Berners-Lee hopes that Inrupt will help change the siloed nature of today’s web while encouraging innovation:

“We don’t have a single global sign-on and worldwide identity for people and so as a result of not having that single sign-on for the web we don’t have a global identity. If I want to share a picture on one social network with a group on another social network I can’t. I’ve got these siloes. But what if we extended the web and we said actually groups and logins are going to be global. They’re going to be a standard web thing. Anybody can log into anything with anything.”

“Solid protocol is simple. It allows you to write any data you like so you can write an app. You can decide ‘I’m going to write an app to help people organise scout camps”’ or whatever is the flavour of the week for you. You can write the app and put it out there on the web as open-source software and you can go to sleep and while you’re asleep other people, if they like it, they’ll start using it and as it runs it will connect up to their Pods.”

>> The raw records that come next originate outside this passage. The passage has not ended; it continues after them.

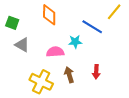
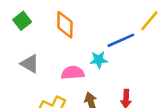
green square: (12, 23) -> (22, 21), moved, turned 32
blue line: (92, 27) -> (121, 40), turned -55

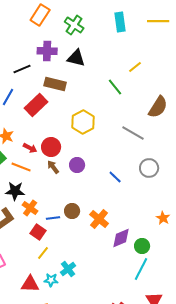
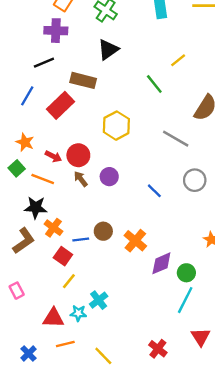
purple cross: (47, 51) -> (56, 31), moved
black triangle: (76, 58) -> (108, 50), turned -48

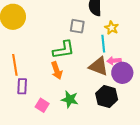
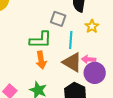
cyan line: (103, 44) -> (71, 40), moved
orange arrow: (57, 71) -> (41, 60), moved

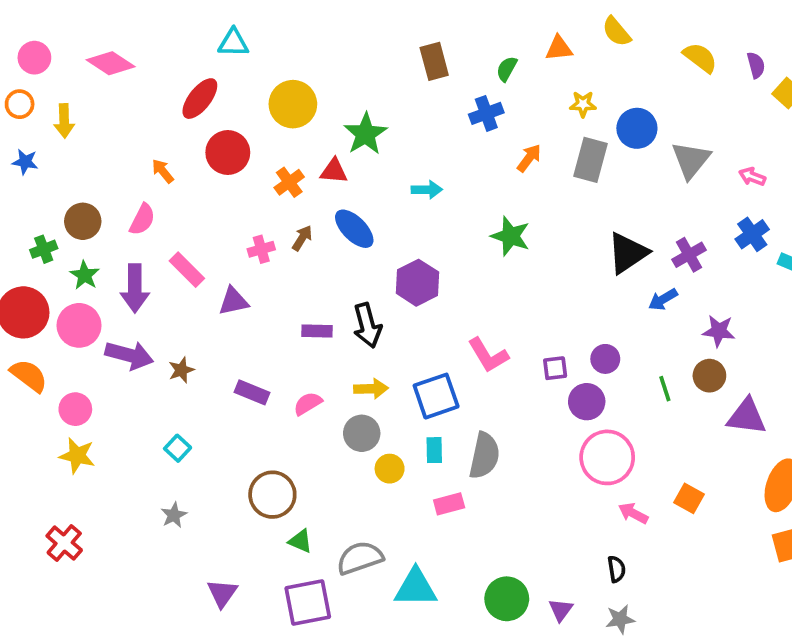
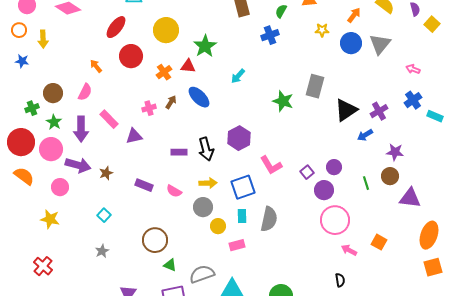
orange arrow: (529, 158) -> (354, 15), moved
gray rectangle: (590, 160) -> (315, 86), moved
gray triangle: (691, 160) -> (380, 44), moved
cyan arrow: (427, 190) -> (238, 76), turned 133
purple hexagon: (417, 283) -> (239, 138), moved
purple square: (555, 368) -> (307, 172), turned -32
pink semicircle: (308, 404) -> (174, 191), turned -119
pink circle: (75, 409) -> (60, 187), moved
pink rectangle: (449, 504) -> (237, 245), moved

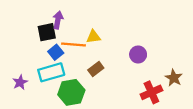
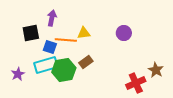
black square: (47, 32) -> (31, 33), moved
blue square: (56, 52) -> (50, 47), turned -32
purple circle: (138, 54) -> (124, 33), moved
green hexagon: (71, 92) -> (64, 70), moved

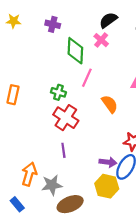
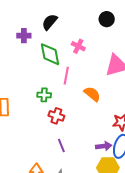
black semicircle: (108, 20) -> (50, 22), moved
pink cross: (101, 40) -> (78, 46), moved
red cross: (66, 118) -> (56, 116), size x0.7

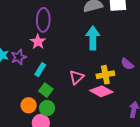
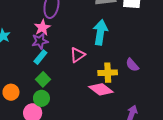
purple star: (19, 57) -> (40, 41), moved
pink triangle: (77, 77) -> (78, 55), moved
orange circle: (29, 105) -> (11, 92), moved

When asked whether social media giants such as Facebook and Google would ever be on board with a platform such as Solid, Berners-Lee is optimistic:

“Probably if we ended up making all of those sign-ons compatible so that you could sign in with Solid and that would allow you to have your identity work just as well on [Facebook and Google] I think that they’d go along with that. A lot of people missed the data transfer project where Facebook and Twitter and Google and Microsoft and now Apple have all said with the data transfer project we promise to give you the ability to move your stuff. Your photos, your contacts and so on between platforms. The data transfer project in a way was a massive stake in the sand saying we realise you own your data and you’ve got to be able to use it between platforms.”

In recent years, Big Tech has been met with increasing scrutiny when it comes to antitrust, as well as tighter regulations when it comes to user data, such as the EU General Data Protection Regulation (GDPR).

Berners-Lee believes that the growing awareness of how data is being used online from both the general public and regulators could be beneficial to projects such as Solid:

“People who run platforms they know the existing regulation, they know there’s a public push. The public is getting fed up with certain things. They’re getting fed up of a lack of control, with silos. It’s not the privacy, it’s a lack of empowerment.”

“It’ll be helped by the fact that GDPR is a thing and other things will tend to follow GDPR as privacy legislation and the fact Solid is there will make it easier for people introducing things like GDPR, because they can say look, this is soluble. All you have to do is be Solid compatible and you’ve checked the GDPR box largely.”